Subcase 1.2: If $p=5$ then we find that $$b^2=25k^2+10k+25=5(5k^2+2k+5),$$ which shows that $5\mid b$ and hence in turn $5\mid k$. Let $b=5c$ and $k=5l$ so that $$c^2=25l^2+2l+1.$$ Then $(5l)^2<c^2<(5l+1)^2$, a contradiction. So this yields no new solutions.

Subcase 1.3: If $p=3$ then we find that $$b^2=9k^2+10k+25,$$ which shows that $(3k+1)^2<b^2<(3k+4)^2$, yielding the two equations $$9k^2+10k+25=b^2=(3k+2)^2=9k^2+12k+4,$$ $$9k^2+10k+25=b^2=(3k+3)^2=9k^2+18k+9.$$ The former has no solutions, the latter has only the solution $k=2$ corresponding to $(a,b,p)=(23,9,3)$. This in turn corresponds to the following solution to the original problem: $$(m,n,p)=(9,2,3).$$

Subcase 1.4: If $p=2$ then we find that $$b^2=4k^2+10k+25,$$ which shows that $(2k+2)^2<b^2<(2k+4)^2$, yielding the equation $$4k^2+10k+25=b^2=(2k+3)^2=4k^2+12k+9.$$ It has the unique solution $k=8$ corresponding to $(a,b,p)=(37,19,2)$, in turn yielding $$(m,n,p)=(16,7,2),$$ which we already found.

Case 2: $p^2$ divides $a+5$

In this case $a=kp^2-5$ for some integer $k$. Then $k$ is positive because $a$ is, and we have $$b^2=\frac{a^2-25}{p^2}+25=k^2p^2-10k+25.$$ In particular $b<kp$ if $-10k+25<0$, i.e. if $k>2$. If $k\leq2$ then either $$b^2=p^2+15\qquad\text{ or }\qquad b^2=4p^2+5.$$ The latter has no solutions, the former has the unique solution $(p,b)=(7,8)$ corresponding to the solution $(a,b,p)=(44,8,7)$, which does not correspond to a solution to the original problem.

If $k>2$ then $b\leq kp-1$ because $$b^2=k^2p^2-10k+25<(kp)^2,$$ and hence $2(p-5)k\leq-24$ because $$k^2p^2-10k+25\leq(kp-1)^2=k^2p^2-2kp+1.$$ This means that $p<5$, i.e. $p=2$ or $p=3$.
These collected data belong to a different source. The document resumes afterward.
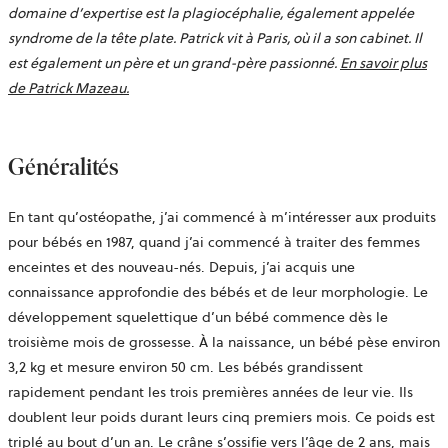
domaine d’expertise est la plagiocéphalie, également appelée
syndrome de la tête plate. Patrick vit à Paris, où il a son cabinet. Il
est également un père et un grand-père passionné.
En savoir plus
de Patrick Mazeau.
Généralités
En tant qu’ostéopathe, j’ai commencé à m’intéresser aux produits
pour bébés en 1987, quand j’ai commencé à traiter des femmes
enceintes et des nouveau-nés. Depuis, j’ai acquis une
connaissance approfondie des bébés et de leur morphologie. Le
développement squelettique d’un bébé commence dès le
troisième mois de grossesse. À la naissance, un bébé pèse environ
3,2 kg et mesure environ 50 cm. Les bébés grandissent
rapidement pendant les trois premières années de leur vie. Ils
doublent leur poids durant leurs cinq premiers mois. Ce poids est
triplé au bout d’un an. Le crâne s’ossifie vers l’âge de 2 ans, mais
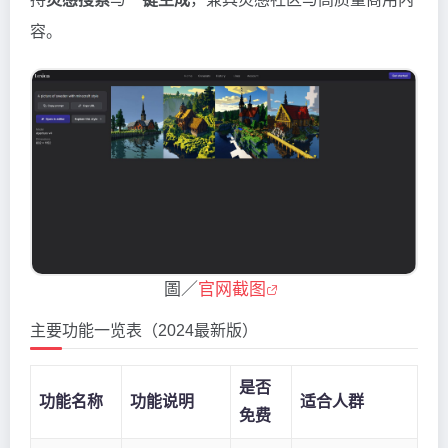
容。
圖／
官网截图
主要功能一览表（2024最新版）
是否
功能名称
功能说明
适合人群
免费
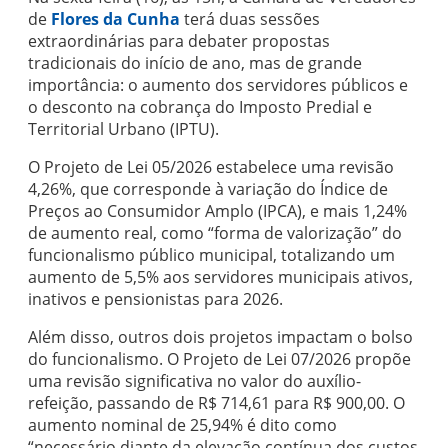
de
Flores da Cunha
terá duas sessões
extraordinárias para debater propostas
tradicionais do início de ano, mas de grande
importância: o aumento dos servidores públicos e
o desconto na cobrança do Imposto Predial e
Territorial Urbano (IPTU).
O Projeto de Lei 05/2026 estabelece uma revisão
4,26%, que corresponde à variação do Índice de
Preços ao Consumidor Amplo (IPCA), e mais 1,24%
de aumento real, como “forma de valorização” do
funcionalismo público municipal, totalizando um
aumento de 5,5% aos servidores municipais ativos,
inativos e pensionistas para 2026.
Além disso, outros dois projetos impactam o bolso
do funcionalismo. O Projeto de Lei 07/2026 propõe
uma revisão significativa no valor do auxílio-
refeição, passando de R$ 714,61 para R$ 900,00. O
aumento nominal de 25,94% é dito como
“necessário diante da elevação contínua dos custos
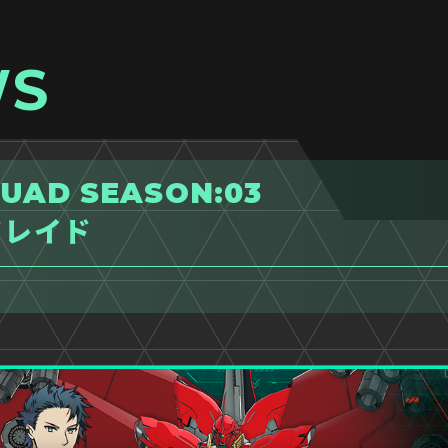
WS
UAD SEASON:03
ドレイド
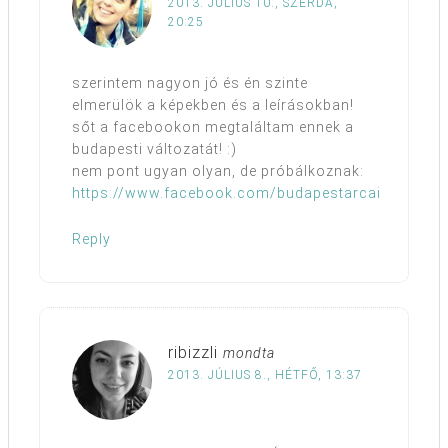
2013. JÚLIUS 10., SZERDA,
20:25
szerintem nagyon jó és én szinte
elmerülök a képekben és a leírásokban!
sőt a facebookon megtaláltam ennek a
budapesti változatát! :)
nem pont ugyan olyan, de próbálkoznak:
https://www.facebook.com/budapestarcai
Reply
ribizzli
mondta
2013. JÚLIUS 8., HÉTFŐ, 13:37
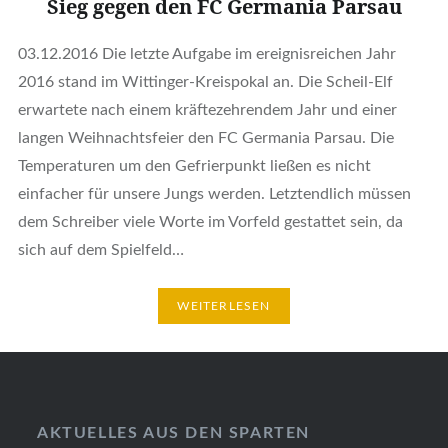
Sieg gegen den FC Germania Parsau
03.12.2016 Die letzte Aufgabe im ereignisreichen Jahr
2016 stand im Wittinger-Kreispokal an. Die Scheil-Elf
erwartete nach einem kräftezehrendem Jahr und einer
langen Weihnachtsfeier den FC Germania Parsau. Die
Temperaturen um den Gefrierpunkt ließen es nicht
einfacher für unsere Jungs werden. Letztendlich müssen
dem Schreiber viele Worte im Vorfeld gestattet sein, da
sich auf dem Spielfeld…
WEITERLESEN
AKTUELLES AUS DEN SPARTEN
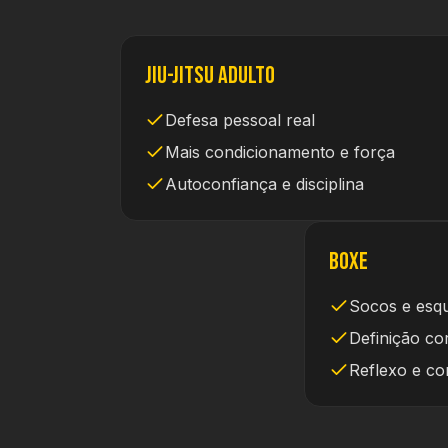
Jiu-Jitsu Adulto
Defesa pessoal real
Mais condicionamento e força
Autoconfiança e disciplina
Boxe
Socos e esqu
Definição co
Reflexo e co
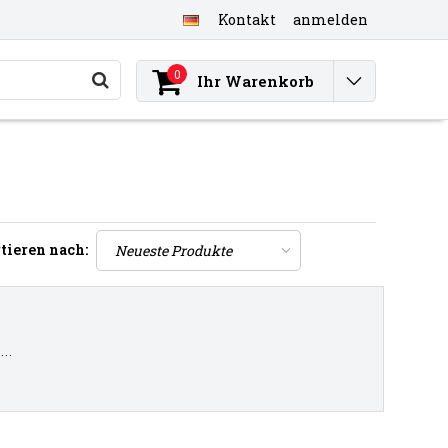
Kontakt
anmelden
0
Ihr Warenkorb
tieren nach:
..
Subcase 2.1: If $p=3$ then we find that $$b^2=9k^2-10k+25,$$ which shows that $(3k-2)^2<b^2<(3k+1)^2$, yielding the equations $$9k^2-10k+25=b^2=(3k-1)^2=9k^2-6k+1,$$ $$9k^2-10k+25=b^2=(3k)^2=9k^2.$$ The former has the unique solution $k=6$, the latter has no solutions. This yields the solution $(a,b,p)=(49,17,3)$, corresponding to $$(m,n,p)=(22,6,3).$$

Subcase 2.2: If $p=2$ then we find that $$b^2=4k^2-10k+25,$$ which shows that $b$ is odd and $(2k-3)^2<b^2<(2k+3)^2$, yielding the equations $$4k^2-10k+25=b^2=(2k-1)^2=4k^2-4k+1,$$ $$4k^2-10k+25=b^2=(2k+1)^2=4k^2+4k+1.$$ The former has the unique solution $k=4$, the latter has no solutions. This yields the solution $(a,b,p)=(11,7,2)$, corresponding to $$(m,n,p)=(3,1,2),$$ which we already found.